In some embodiments that may be independent, the mining of non-local backup requirements for the plurality of backup optimization feedbacks in the backup optimization clause set to obtain a non-local backup requirement mining result includes: performing strategy type identification on the plurality of backup optimization feedbacks in the backup optimization clause set respectively to obtain strategy type identification results corresponding to the backup optimization feedbacks respectively; respectively carrying out backup expectation prediction on a plurality of backup optimization feedbacks in the backup optimization clause set to obtain backup expectation prediction results respectively corresponding to the backup optimization feedbacks; associating the strategy type identification result corresponding to the same event with the backup expected prediction result; and performing non-local backup demand mining processing based on the backup expected prediction result associated with the target strategy type identification result in the backup optimization clause set to obtain a non-local backup demand mining result.

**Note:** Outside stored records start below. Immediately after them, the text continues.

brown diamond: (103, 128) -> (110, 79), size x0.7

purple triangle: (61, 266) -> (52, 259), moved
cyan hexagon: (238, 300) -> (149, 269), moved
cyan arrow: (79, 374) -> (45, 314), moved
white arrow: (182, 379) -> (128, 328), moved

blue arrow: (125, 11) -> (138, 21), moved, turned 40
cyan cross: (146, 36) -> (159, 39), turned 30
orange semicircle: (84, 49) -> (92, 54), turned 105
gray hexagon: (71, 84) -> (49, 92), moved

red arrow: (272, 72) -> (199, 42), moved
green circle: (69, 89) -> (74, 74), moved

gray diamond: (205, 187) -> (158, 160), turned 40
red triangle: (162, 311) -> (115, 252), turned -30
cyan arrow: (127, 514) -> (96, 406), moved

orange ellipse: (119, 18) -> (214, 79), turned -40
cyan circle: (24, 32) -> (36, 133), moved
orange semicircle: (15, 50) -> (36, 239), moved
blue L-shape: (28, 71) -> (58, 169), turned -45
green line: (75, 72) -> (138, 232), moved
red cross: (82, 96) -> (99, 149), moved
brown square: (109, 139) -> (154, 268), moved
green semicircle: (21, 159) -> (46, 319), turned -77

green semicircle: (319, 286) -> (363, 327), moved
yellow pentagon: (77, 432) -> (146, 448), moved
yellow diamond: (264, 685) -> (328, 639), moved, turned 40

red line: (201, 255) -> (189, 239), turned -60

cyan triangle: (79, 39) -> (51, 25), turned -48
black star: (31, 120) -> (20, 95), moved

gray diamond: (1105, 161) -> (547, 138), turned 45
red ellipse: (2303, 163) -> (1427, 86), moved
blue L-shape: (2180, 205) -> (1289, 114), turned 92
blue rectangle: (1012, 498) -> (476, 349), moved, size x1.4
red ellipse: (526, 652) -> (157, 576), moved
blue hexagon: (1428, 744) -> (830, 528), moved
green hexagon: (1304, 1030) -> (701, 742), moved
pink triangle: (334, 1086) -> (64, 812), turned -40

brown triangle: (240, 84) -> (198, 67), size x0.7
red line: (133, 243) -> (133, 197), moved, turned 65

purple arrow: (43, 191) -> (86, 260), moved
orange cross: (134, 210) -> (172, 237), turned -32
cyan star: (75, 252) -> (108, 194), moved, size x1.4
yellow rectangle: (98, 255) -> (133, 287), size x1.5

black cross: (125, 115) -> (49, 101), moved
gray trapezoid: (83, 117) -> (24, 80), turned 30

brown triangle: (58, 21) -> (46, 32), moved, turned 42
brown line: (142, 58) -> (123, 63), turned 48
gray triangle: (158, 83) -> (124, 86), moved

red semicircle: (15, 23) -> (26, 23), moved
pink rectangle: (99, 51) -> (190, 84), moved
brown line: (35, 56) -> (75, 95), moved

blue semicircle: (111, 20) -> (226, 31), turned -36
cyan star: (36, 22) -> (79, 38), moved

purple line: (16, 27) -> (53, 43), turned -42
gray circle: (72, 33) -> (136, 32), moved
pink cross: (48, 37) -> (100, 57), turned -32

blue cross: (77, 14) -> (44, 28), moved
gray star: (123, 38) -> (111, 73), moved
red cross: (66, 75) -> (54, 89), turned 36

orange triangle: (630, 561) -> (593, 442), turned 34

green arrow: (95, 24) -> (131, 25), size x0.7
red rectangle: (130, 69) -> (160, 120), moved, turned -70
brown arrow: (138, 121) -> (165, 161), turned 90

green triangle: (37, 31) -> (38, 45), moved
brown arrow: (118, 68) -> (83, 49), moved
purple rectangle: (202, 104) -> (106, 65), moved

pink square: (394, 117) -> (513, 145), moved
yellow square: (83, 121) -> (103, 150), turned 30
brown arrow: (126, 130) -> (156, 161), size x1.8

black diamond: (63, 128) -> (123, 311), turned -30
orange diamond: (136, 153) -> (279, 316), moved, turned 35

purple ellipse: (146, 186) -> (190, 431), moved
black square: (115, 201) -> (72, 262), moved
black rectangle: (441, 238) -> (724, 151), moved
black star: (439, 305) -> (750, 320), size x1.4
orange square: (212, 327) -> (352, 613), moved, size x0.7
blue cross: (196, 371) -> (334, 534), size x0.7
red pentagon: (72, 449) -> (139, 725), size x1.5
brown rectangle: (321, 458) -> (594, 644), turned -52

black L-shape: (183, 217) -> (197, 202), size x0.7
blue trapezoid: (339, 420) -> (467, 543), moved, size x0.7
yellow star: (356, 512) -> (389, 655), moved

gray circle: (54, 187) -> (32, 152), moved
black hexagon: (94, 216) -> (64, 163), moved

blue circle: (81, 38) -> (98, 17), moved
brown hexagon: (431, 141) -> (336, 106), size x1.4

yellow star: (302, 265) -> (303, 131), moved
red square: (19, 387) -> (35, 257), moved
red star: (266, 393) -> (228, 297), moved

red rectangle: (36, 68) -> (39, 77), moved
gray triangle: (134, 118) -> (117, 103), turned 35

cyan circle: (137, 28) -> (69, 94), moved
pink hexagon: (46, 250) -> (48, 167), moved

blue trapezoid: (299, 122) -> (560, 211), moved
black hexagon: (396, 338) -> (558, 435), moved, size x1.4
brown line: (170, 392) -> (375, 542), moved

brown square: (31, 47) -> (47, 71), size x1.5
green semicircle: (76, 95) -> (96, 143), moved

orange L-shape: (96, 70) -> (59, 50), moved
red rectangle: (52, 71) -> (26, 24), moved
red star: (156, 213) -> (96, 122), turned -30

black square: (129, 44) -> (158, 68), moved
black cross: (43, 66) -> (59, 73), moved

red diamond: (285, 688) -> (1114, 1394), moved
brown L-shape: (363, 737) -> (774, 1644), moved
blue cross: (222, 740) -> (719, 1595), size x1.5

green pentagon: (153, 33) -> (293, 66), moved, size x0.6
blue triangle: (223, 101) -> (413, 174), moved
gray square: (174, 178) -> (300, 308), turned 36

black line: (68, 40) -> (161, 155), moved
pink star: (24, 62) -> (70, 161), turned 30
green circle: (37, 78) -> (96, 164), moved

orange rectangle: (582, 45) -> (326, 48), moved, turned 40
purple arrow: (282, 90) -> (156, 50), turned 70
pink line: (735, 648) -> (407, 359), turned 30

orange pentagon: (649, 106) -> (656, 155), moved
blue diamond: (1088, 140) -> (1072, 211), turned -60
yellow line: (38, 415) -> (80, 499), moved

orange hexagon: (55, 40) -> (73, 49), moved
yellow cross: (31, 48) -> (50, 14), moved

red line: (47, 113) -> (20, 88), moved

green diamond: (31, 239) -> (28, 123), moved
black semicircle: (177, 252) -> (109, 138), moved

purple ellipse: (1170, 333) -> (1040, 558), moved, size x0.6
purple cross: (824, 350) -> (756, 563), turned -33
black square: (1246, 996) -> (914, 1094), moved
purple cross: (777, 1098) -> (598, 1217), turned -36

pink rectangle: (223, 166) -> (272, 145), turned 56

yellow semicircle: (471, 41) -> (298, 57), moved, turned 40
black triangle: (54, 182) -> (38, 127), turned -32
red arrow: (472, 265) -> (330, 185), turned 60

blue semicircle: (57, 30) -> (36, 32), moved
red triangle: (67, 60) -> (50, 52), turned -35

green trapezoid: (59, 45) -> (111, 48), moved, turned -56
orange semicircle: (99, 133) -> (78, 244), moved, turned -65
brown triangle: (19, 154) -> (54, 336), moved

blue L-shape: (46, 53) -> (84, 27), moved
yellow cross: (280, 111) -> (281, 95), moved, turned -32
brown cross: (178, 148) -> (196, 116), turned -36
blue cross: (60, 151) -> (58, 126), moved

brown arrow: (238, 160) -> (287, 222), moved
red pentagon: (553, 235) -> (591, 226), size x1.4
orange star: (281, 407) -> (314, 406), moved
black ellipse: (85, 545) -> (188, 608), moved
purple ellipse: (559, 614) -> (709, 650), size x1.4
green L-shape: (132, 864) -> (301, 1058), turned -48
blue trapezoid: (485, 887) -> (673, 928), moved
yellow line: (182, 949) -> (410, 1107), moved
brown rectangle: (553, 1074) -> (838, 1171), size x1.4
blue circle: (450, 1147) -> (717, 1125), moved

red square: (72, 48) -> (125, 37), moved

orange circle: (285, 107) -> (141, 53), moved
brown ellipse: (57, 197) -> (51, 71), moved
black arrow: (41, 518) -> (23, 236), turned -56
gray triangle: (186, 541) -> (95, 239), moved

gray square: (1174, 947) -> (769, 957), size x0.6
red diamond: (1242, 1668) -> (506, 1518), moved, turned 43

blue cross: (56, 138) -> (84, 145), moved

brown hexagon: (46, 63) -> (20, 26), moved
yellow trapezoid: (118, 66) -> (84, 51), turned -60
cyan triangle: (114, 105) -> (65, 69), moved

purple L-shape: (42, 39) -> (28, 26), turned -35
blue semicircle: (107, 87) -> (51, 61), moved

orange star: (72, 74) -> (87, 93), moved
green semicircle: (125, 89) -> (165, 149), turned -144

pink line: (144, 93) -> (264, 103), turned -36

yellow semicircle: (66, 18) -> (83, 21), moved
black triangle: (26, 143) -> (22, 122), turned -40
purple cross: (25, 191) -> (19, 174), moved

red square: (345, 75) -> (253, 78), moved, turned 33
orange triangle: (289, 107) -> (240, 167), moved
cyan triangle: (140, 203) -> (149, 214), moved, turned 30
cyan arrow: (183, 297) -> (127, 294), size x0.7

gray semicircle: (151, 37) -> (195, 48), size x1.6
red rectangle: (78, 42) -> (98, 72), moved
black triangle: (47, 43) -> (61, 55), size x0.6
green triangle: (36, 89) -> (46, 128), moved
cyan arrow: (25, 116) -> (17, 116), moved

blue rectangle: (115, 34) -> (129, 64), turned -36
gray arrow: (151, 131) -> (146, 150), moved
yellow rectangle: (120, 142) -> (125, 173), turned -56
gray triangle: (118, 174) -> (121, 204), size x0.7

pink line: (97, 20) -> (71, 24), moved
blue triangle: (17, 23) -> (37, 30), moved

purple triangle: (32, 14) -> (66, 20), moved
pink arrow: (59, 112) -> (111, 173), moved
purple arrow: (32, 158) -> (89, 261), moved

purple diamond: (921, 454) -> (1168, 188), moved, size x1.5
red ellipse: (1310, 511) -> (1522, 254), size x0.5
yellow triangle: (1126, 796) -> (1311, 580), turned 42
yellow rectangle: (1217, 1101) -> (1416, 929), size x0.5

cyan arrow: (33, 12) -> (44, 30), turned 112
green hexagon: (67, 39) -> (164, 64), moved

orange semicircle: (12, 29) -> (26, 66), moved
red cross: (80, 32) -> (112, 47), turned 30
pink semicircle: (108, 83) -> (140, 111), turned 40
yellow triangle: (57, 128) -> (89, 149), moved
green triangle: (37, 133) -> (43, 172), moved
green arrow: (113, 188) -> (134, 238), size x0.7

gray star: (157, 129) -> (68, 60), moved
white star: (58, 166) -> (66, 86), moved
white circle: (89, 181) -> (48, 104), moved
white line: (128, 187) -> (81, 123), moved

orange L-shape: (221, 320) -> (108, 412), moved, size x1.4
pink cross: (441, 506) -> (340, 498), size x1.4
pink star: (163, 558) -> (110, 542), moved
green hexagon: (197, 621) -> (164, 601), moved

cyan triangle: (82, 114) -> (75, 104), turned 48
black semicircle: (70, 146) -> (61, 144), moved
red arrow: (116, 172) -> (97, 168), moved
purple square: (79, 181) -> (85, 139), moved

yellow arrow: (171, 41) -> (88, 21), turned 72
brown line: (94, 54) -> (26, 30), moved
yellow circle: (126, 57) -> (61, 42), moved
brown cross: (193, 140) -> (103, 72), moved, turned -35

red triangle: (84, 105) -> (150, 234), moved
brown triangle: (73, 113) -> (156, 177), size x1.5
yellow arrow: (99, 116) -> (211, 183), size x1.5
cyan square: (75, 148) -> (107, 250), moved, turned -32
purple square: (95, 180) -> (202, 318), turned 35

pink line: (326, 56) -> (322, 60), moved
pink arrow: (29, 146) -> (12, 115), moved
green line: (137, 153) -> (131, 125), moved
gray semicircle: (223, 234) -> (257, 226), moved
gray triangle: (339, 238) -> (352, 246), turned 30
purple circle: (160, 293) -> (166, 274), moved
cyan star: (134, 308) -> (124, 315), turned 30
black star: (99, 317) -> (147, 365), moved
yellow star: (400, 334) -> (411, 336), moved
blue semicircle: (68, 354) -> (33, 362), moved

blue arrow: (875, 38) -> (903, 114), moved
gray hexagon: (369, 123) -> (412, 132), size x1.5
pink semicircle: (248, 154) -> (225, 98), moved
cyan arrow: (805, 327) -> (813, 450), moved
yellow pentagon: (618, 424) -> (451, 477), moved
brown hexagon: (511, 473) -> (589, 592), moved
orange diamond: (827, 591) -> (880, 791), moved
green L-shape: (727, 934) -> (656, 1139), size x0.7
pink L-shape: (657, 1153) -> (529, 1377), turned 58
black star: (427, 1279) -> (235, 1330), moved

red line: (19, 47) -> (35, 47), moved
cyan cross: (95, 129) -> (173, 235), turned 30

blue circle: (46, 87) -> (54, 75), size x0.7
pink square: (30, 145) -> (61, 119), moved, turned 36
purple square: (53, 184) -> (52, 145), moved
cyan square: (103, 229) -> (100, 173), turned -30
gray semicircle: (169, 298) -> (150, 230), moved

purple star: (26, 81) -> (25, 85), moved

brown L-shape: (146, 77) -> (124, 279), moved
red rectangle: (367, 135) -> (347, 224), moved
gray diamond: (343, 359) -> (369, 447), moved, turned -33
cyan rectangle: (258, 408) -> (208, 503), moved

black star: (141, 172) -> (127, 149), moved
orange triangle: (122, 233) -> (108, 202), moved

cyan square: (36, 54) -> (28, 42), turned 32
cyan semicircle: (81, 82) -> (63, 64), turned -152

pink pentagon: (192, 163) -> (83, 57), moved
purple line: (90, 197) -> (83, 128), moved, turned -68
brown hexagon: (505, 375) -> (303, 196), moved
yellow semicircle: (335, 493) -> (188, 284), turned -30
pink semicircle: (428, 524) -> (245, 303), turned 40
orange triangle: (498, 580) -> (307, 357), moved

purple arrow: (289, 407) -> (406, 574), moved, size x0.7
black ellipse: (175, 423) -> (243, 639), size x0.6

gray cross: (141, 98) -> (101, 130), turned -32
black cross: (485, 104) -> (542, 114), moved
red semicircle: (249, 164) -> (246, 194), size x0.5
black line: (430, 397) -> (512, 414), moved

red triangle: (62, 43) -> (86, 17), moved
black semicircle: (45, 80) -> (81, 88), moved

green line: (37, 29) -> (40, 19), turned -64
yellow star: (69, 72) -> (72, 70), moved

Based on the same or similar inventive concepts, please refer to fig. 2 in combination, and a schematic diagram of an architecture of a network-based data backup system 30 is also provided, which includes a data backup cloud platform 10 and a data service end 20 that communicate with each other, and the data backup cloud platform 10 and the data service end 20 implement or partially implement the technical solutions described in the above method embodiments when running.
Further, a computer-readable storage medium is provided, on which a program is stored which, when being executed by a processor, carries out the above-mentioned method.
In the embodiments provided in the embodiments of the present invention, it should be understood that the disclosed apparatus and method may be implemented in other manners. The apparatus and method embodiments described above are merely illustrative and, for example, the flowchart and block diagrams in the figures illustrate the architecture, functionality, and operation of possible implementations of apparatus, methods and computer program products according to various embodiments of the present invention. In this regard, each block in the flowchart or block diagrams may represent a module, segment, or portion of code, which comprises one or more executable instructions for implementing the specified logical function(s). It should also be noted that, in some alternative implementations, the functions noted in the block may occur out of the order noted in the figures. For example, two blocks shown in succession may, in fact, be executed substantially concurrently, or the blocks may sometimes be executed in the reverse order, depending upon the functionality involved. It will also be noted that each block of the block diagrams and/or flowchart illustration, and combinations of blocks in the block diagrams and/or flowchart illustration, can be implemented by special purpose hardware-based systems that perform the specified functions or acts, or combinations of special purpose hardware and computer instructions.
In addition, the functional modules in the embodiments of the present invention may be integrated together to form an independent part, or each module may exist alone, or two or more modules may be integrated to form an independent part.
The functions may be stored in a computer-readable storage medium if they are implemented in the form of software functional modules and sold or used as separate products. Based on such understanding, the technical solution of the present invention may be embodied in the form of a software product, which is stored in a storage medium and includes instructions for causing a computer device (which may be a personal computer, a network device, or the like) to execute all or part of the steps of the method according to the embodiments of the present invention. And the aforementioned storage medium includes: a U-disk, a removable hard disk, a Read-Only Memory (ROM), a Random Access Memory (RAM), a magnetic disk or an optical disk, and other various media capable of storing program codes. It should be noted that, in this document, the terms "comprises," "comprising," or any other variation thereof, are intended to cover a non-exclusive inclusion, such that a process, method, article, or apparatus that comprises a list of elements does not include only those elements but may include other elements not expressly listed or inherent to such process, method, article, or apparatus. Without further limitation, an element defined by the phrases "comprising a," "8230," "8230," or "comprising" does not exclude the presence of additional like elements in a process, method, article, or apparatus that comprises the element.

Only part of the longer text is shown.